## What you should do:
Please copy exactly the part of the records below that opens with the line containing "je 23 jaar of" and closes with the line containing "पोखरामा शृंखलाबद्ध चोरी: भारतीय", leaving out any pictures.

Segment Open

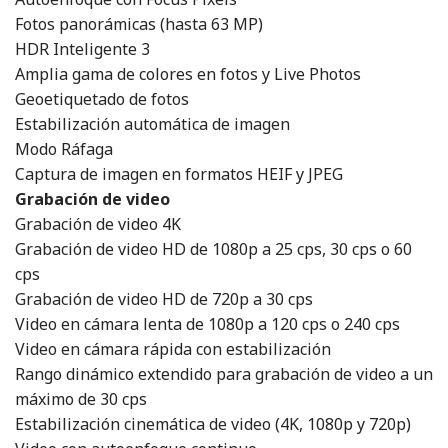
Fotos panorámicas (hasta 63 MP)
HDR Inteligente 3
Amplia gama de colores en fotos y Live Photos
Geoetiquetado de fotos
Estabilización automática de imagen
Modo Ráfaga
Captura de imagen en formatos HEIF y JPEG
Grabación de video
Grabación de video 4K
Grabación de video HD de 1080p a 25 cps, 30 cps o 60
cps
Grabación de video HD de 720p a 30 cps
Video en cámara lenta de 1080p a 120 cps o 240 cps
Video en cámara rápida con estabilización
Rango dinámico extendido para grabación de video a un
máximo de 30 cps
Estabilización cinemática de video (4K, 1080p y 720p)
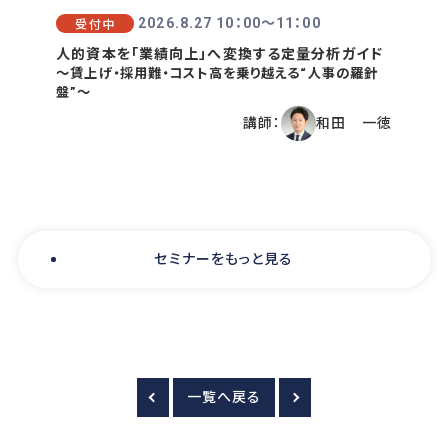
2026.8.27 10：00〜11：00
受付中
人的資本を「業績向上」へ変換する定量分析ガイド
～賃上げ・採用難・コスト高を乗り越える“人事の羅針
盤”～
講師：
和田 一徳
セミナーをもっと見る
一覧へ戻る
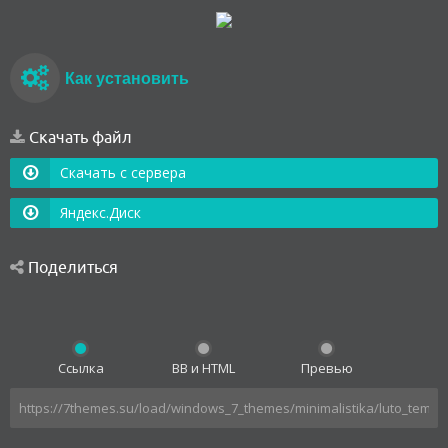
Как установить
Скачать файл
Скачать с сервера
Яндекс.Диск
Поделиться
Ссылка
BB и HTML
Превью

Segment Closed
Segment Open

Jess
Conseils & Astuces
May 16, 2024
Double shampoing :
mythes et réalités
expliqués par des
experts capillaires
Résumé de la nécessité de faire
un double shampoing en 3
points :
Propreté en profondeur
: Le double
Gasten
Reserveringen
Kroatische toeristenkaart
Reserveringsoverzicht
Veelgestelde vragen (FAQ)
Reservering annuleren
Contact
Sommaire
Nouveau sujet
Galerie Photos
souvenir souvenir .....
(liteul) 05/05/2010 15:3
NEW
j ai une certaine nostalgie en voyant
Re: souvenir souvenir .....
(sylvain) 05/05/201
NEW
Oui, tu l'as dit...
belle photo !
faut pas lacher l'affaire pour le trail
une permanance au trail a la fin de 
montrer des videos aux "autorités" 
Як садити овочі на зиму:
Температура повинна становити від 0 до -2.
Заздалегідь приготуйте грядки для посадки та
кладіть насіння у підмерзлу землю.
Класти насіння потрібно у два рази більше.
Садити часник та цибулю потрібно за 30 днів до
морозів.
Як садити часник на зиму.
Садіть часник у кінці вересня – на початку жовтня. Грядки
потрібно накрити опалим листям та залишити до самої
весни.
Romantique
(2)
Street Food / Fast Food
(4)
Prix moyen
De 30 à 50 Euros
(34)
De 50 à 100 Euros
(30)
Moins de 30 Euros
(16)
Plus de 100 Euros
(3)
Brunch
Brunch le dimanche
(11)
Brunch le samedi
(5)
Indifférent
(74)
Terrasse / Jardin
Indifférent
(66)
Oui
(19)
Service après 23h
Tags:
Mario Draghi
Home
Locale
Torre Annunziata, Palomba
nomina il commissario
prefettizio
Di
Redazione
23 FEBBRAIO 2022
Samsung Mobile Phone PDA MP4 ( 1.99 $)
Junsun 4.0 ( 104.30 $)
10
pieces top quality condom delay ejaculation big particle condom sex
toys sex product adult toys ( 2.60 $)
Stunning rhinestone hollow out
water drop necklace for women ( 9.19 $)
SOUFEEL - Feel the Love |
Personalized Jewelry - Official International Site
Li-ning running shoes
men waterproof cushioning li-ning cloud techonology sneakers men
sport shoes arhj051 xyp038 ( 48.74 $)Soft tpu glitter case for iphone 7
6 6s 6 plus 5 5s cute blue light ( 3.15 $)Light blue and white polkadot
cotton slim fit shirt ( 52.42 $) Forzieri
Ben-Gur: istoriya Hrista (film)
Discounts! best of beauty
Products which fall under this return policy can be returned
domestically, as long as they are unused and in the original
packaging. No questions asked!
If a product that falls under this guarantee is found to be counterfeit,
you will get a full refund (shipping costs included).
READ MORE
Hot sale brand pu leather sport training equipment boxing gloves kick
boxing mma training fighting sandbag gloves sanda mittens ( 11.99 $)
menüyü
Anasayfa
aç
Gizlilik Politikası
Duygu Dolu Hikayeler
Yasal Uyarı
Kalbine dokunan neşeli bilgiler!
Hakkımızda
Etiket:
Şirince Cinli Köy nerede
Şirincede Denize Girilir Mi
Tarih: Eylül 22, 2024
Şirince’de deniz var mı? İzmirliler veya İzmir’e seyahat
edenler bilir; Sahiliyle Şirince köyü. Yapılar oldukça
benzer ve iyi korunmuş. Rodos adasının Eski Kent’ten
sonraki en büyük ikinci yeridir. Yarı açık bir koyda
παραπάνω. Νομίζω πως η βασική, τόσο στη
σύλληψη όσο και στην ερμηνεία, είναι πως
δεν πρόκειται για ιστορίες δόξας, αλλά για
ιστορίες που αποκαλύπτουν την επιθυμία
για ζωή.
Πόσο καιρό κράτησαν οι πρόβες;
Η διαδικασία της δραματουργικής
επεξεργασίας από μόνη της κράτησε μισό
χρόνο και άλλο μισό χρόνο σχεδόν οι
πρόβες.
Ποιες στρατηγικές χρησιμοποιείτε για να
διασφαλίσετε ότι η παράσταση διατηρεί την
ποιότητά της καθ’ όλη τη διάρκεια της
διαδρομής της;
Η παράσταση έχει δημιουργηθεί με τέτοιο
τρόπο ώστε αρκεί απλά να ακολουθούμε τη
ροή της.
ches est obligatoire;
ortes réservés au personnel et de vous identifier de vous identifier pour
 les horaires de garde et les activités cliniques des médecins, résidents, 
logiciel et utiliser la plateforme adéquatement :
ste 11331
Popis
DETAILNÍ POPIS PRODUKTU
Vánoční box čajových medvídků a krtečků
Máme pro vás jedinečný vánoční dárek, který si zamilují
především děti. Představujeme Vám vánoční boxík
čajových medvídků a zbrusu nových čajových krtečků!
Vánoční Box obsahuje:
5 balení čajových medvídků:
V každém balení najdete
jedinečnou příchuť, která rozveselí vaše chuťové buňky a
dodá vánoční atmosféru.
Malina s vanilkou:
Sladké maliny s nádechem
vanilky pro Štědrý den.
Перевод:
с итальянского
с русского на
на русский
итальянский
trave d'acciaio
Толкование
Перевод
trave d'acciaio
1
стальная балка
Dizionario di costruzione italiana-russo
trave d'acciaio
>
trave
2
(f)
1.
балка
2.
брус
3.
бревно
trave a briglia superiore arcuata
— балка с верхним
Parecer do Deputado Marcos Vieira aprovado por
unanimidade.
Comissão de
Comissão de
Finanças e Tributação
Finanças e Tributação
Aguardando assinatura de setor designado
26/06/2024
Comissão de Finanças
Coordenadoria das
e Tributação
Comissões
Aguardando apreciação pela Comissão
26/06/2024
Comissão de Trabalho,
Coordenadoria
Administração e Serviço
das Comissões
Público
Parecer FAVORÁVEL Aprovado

Segment Closed
Segment Open

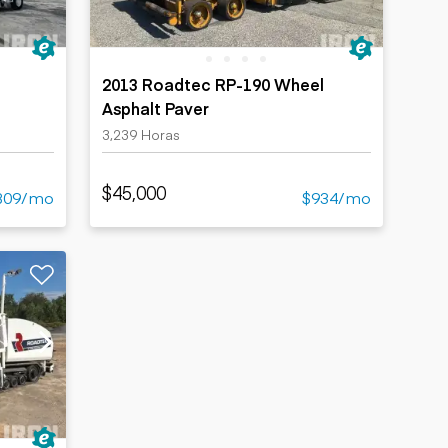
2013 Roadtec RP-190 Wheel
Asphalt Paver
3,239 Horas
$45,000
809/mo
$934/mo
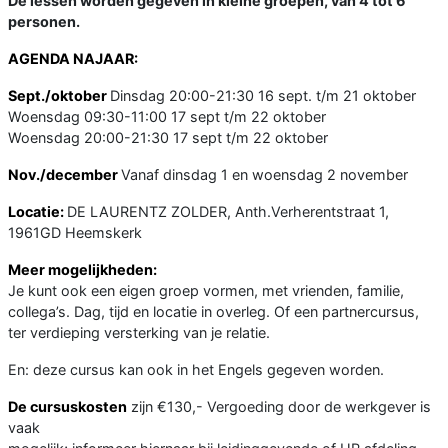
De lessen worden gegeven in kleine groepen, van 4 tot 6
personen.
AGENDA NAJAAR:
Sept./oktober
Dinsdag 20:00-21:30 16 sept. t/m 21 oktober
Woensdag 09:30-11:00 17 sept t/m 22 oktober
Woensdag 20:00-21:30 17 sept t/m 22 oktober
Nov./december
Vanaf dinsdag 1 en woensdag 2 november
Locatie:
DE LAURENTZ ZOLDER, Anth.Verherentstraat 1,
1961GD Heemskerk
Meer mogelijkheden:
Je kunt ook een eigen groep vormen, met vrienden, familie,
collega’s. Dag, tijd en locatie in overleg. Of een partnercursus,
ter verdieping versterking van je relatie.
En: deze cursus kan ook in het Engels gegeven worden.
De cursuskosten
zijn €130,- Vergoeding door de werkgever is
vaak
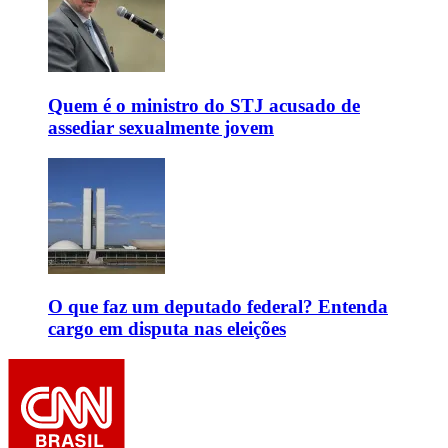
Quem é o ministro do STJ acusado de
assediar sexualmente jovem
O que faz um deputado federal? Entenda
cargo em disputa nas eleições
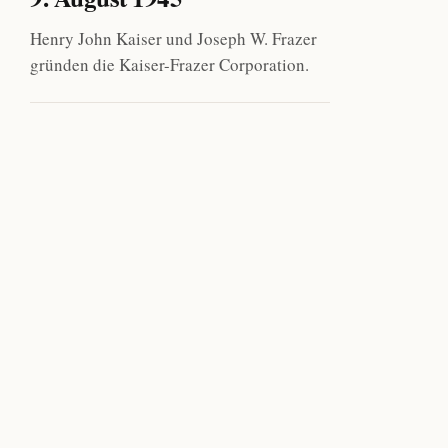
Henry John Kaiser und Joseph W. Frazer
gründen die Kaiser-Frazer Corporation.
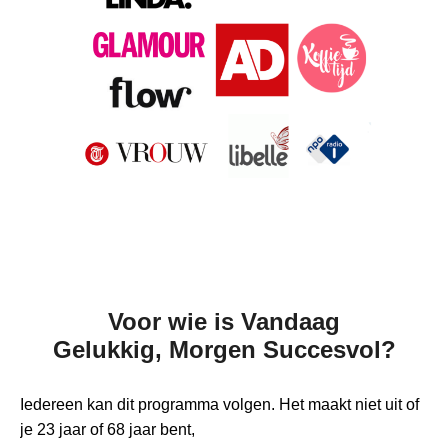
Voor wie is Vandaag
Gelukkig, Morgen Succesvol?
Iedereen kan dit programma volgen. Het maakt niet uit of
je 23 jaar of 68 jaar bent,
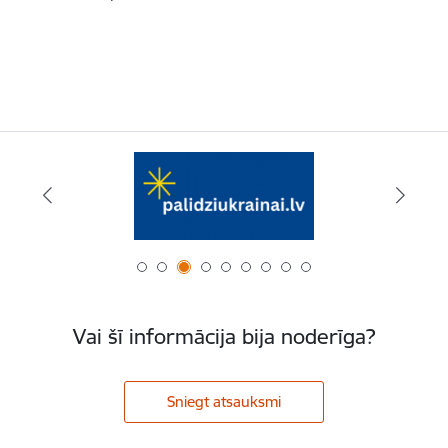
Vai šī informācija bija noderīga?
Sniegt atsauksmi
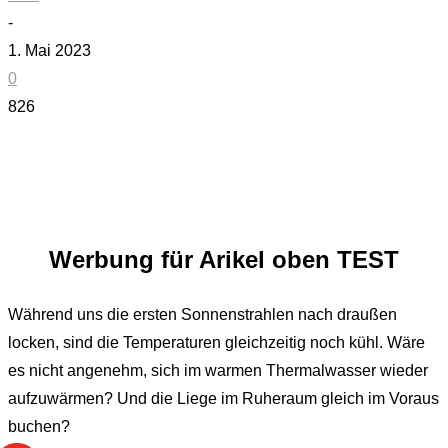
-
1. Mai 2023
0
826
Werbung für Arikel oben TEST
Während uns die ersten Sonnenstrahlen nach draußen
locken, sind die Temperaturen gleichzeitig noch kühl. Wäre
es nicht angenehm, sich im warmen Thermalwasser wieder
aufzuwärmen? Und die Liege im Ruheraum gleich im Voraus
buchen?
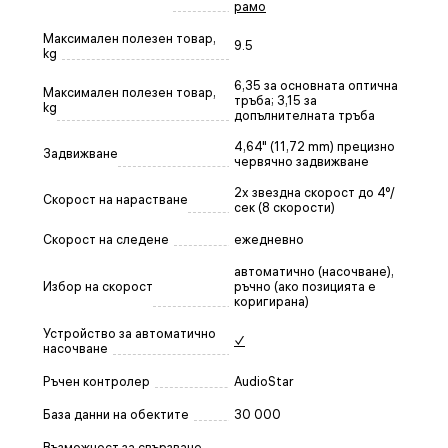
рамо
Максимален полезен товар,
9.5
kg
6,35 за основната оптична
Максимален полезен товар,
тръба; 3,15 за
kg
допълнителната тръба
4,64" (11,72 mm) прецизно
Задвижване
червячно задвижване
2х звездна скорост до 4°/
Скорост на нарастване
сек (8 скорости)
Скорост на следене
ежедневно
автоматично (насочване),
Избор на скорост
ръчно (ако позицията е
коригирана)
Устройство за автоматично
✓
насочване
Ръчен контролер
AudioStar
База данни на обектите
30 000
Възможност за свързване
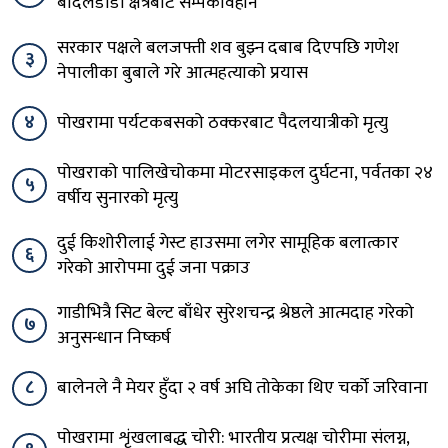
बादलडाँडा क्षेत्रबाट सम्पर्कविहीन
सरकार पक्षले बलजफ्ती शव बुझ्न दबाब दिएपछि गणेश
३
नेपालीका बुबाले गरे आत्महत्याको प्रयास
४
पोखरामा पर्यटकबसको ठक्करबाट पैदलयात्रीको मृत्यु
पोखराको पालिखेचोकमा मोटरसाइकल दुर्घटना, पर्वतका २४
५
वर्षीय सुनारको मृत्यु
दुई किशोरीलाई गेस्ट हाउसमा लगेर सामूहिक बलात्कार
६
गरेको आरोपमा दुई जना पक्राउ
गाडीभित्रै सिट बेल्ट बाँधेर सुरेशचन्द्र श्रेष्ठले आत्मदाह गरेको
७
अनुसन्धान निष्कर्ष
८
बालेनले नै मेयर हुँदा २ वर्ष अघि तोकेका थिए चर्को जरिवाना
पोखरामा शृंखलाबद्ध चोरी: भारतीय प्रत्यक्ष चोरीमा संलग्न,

Segment Closed

## Completed exercise:
je 23 jaar of 68 jaar bent,
Vai šī informācija bija noderīga?
Sniegt atsauksmi
-
1. Mai 2023
0
826
Werbung für Arikel oben TEST
Während uns die ersten Sonnenstrahlen nach draußen
locken, sind die Temperaturen gleichzeitig noch kühl. Wäre
es nicht angenehm, sich im warmen Thermalwasser wieder
aufzuwärmen? Und die Liege im Ruheraum gleich im Voraus
buchen?
рамо
Максимален полезен товар,
9.5
kg
6,35 за основната оптична
Максимален полезен товар,
тръба; 3,15 за
kg
допълнителната тръба
4,64" (11,72 mm) прецизно
Задвижване
червячно задвижване
2х звездна скорост до 4°/
Скорост на нарастване
сек (8 скорости)
Скорост на следене
ежедневно
автоматично (насочване),
Избор на скорост
ръчно (ако позицията е
коригирана)
Устройство за автоматично
✓
насочване
Ръчен контролер
AudioStar
База данни на обектите
30 000
Възможност за свързване
बादलडाँडा क्षेत्रबाट सम्पर्कविहीन
सरकार पक्षले बलजफ्ती शव बुझ्न दबाब दिएपछि गणेश
३
नेपालीका बुबाले गरे आत्महत्याको प्रयास
४
पोखरामा पर्यटकबसको ठक्करबाट पैदलयात्रीको मृत्यु
पोखराको पालिखेचोकमा मोटरसाइकल दुर्घटना, पर्वतका २४
५
वर्षीय सुनारको मृत्यु
दुई किशोरीलाई गेस्ट हाउसमा लगेर सामूहिक बलात्कार
६
गरेको आरोपमा दुई जना पक्राउ
गाडीभित्रै सिट बेल्ट बाँधेर सुरेशचन्द्र श्रेष्ठले आत्मदाह गरेको
७
अनुसन्धान निष्कर्ष
८
बालेनले नै मेयर हुँदा २ वर्ष अघि तोकेका थिए चर्को जरिवाना
पोखरामा शृंखलाबद्ध चोरी: भारतीय प्रत्यक्ष चोरीमा संलग्न,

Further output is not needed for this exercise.